Hope you all had a great weekend. I mostly relaxed after my midterms week ;-). And went back in my kitchen to cook a little!
I wanted something easy and comforting, yet tasty and different from restaurant food, that I ate more than I usually do last week. It was so good; one week without cooking made me miss being in the kitchen and eating what comes out of it ;-). I did eat some leftovers last week but it is not the same thing as when you’ve just made dinner!
Since I wanted something easy and comforting, pasta is not a surprising choice! And fresh pasta makes it even better.

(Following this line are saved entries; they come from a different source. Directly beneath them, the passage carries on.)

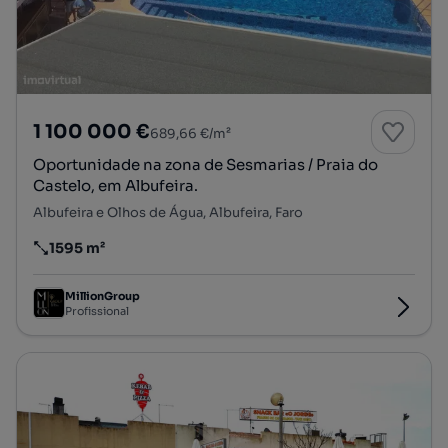
1 100 000 €
689,66 €/m²
Oportunidade na zona de Sesmarias / Praia do
Castelo, em Albufeira.
Albufeira e Olhos de Água, Albufeira, Faro
1595 m²
Preço por metro quadrado
MillionGroup
Profissional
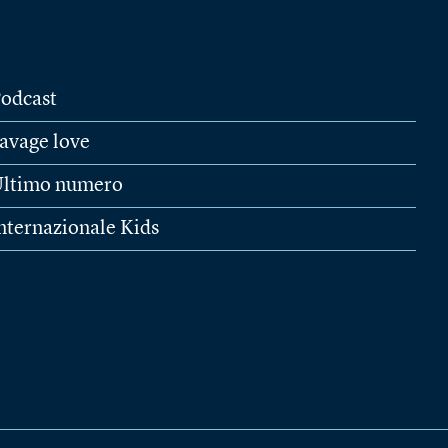
odcast
avage love
ltimo numero
nternazionale Kids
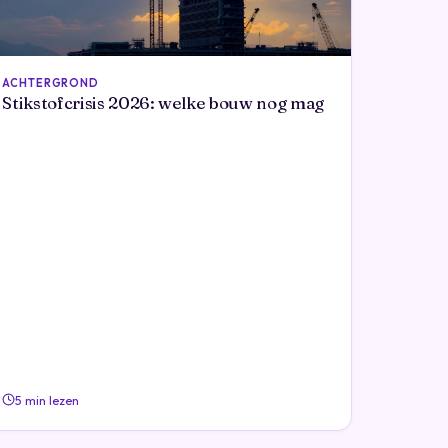
ACHTERGROND
Stikstofcrisis 2026: welke bouw nog mag
5 min lezen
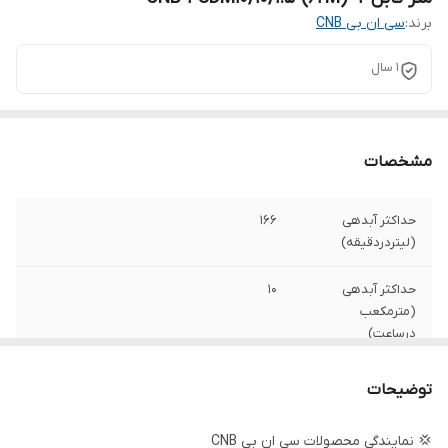
برند:
سی ان بی CNB
۱ سال
مشخصات
حداکثر آبدهی
۱۶۶
(لیتردردقیقه)
حداکثر آبدهی
۱۰
(مترمکعب
درساعت)
حداکثر ارتفاع
۶۲
توضیحات
جنس شفت
استیل
💢 نمایندگی محصولات سی ان بی CNB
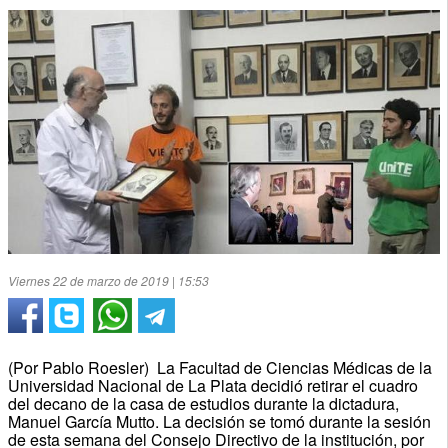
Viernes 22 de marzo de 2019 | 15:53
(Por Pablo Roesler) La Facultad de Ciencias Médicas de la
Universidad Nacional de La Plata decidió retirar el cuadro
del decano de la casa de estudios durante la dictadura,
Manuel García Mutto. La decisión se tomó durante la sesión
de esta semana del Consejo Directivo de la institución, por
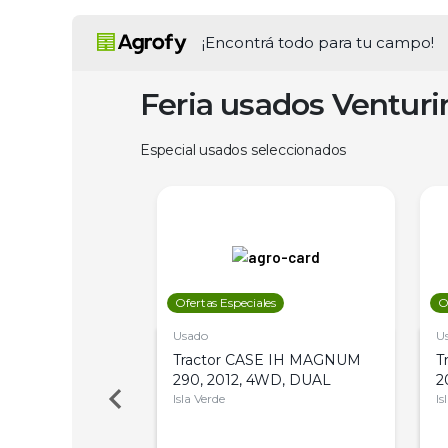
¡Encontrá todo para tu campo!
Feria usados Ventur
Especial usados seleccionados
les
Ofertas Especiales
O
Usado
U
a Metalfor 7040,
Tractor CASE IH MAGNUM
T
Bot 32 Mts
290, 2012, 4WD, DUAL
2
Isla Verde
Is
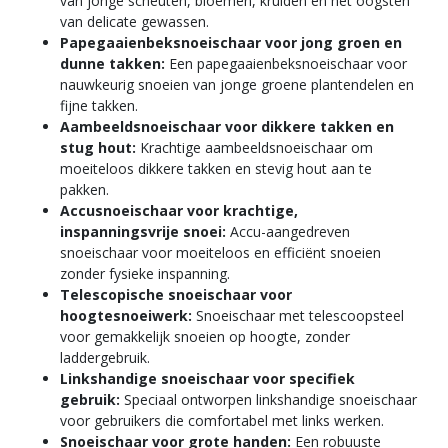
van jonge scheuten, bloemen, kruiden en het oogsten
van delicate gewassen.
Papegaaienbeksnoeischaar voor jong groen en
dunne takken:
Een papegaaienbeksnoeischaar voor
nauwkeurig snoeien van jonge groene plantendelen en
fijne takken.
Aambeeldsnoeischaar voor dikkere takken en
stug hout:
Krachtige aambeeldsnoeischaar om
moeiteloos dikkere takken en stevig hout aan te
pakken.
Accusnoeischaar voor krachtige,
inspanningsvrije snoei:
Accu-aangedreven
snoeischaar voor moeiteloos en efficiënt snoeien
zonder fysieke inspanning.
Telescopische snoeischaar voor
hoogtesnoeiwerk:
Snoeischaar met telescoopsteel
voor gemakkelijk snoeien op hoogte, zonder
laddergebruik.
Linkshandige snoeischaar voor specifiek
gebruik:
Speciaal ontworpen linkshandige snoeischaar
voor gebruikers die comfortabel met links werken.
Snoeischaar voor grote handen:
Een robuuste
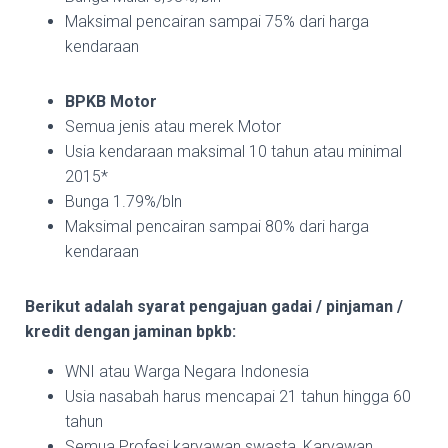
Maksimal pencairan sampai 75% dari harga
kendaraan
BPKB Motor
Semua jenis atau merek Motor
Usia kendaraan maksimal 10 tahun atau minimal
2015*
Bunga 1.79%/bln
Maksimal pencairan sampai 80% dari harga
kendaraan
Berikut adalah syarat pengajuan gadai / pinjaman /
kredit dengan jaminan bpkb:
WNI atau Warga Negara Indonesia
Usia nasabah harus mencapai 21 tahun hingga 60
tahun
Semua Profesi karyawan swasta, Karyawan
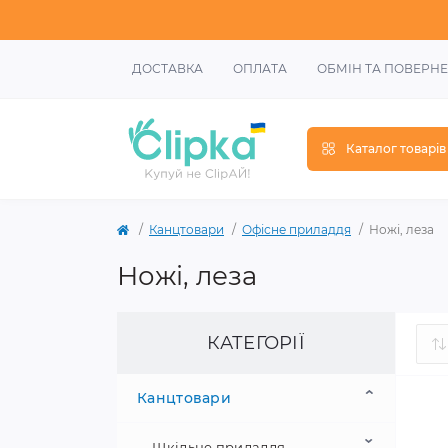
ДОСТАВКА
ОПЛАТА
ОБМІН ТА ПОВЕРН
Каталог товарів
Канцтовари
Офісне приладдя
Ножі, леза
Ножі, леза
КАТЕГОРІЇ
Канцтовари
Шкільне приладдя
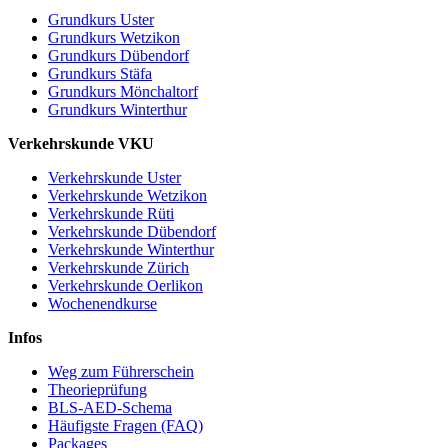
Grundkurs Uster
Grundkurs Wetzikon
Grundkurs Dübendorf
Grundkurs Stäfa
Grundkurs Mönchaltorf
Grundkurs Winterthur
Verkehrskunde VKU
Verkehrskunde Uster
Verkehrskunde Wetzikon
Verkehrskunde Rüti
Verkehrskunde Dübendorf
Verkehrskunde Winterthur
Verkehrskunde Zürich
Verkehrskunde Oerlikon
Wochenendkurse
Infos
Weg zum Führerschein
Theorieprüfung
BLS-AED-Schema
Häufigste Fragen (FAQ)
Packages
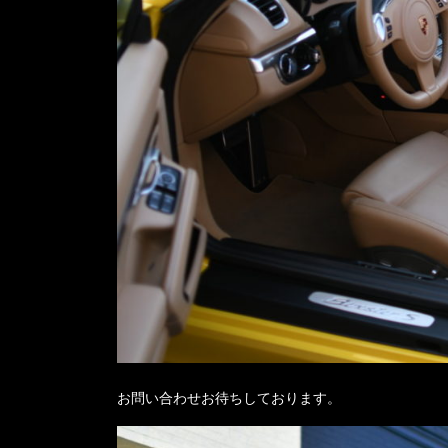
お問い合わせお待ちしております。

Adaptation of “Linguines aux poireaux et aux champignons”, Menu Végé
- 1 leek, sliced
- 1 pkg (227 g) white mushrooms
- 2 dry shallots, sliced
- 2 small-medium bay leafs
- 3 tbsp earth balance (or butter)
- 3 tbsp unbleached all purpose flour
- 2 cups milk (I used 1% cow milk)
- 2 tbsp chopped chives + more to garnish
- Black pepper & salt to taste
- 1 pkg (350 g) fresh linguine
Directions: Steam sliced leek, mushrooms, shallots and bay leafs for 10 minutes. Remove bay leafs and set aside.
Bring a pot of water to a boil. Meanwhile, in a saucepan, melt the butter over medium heat. Add flour and mix, then remove from heat. Slowly whisk in milk. Put back on medium heat and stir until the sauce thickens. Reduce to medium-low and stir occasionally.
When water is boiling, add pasta and cook according to package directions. Add vegetables and black pepper to the sauce and stir. When pasta is ready, drain and add to the sauce. Stir to coat and serve garnished with chives and sprinkled with salt & pepper.
*Note: If you want to, you can add salt to the sauce when you add the vegetables or just add it when you serve the dish. I sprinkled with fleur de sel before serving and it was delicious. You do need to add a little salt; it doesn’t taste much without it and adding some brings out all the flavors of the sauce.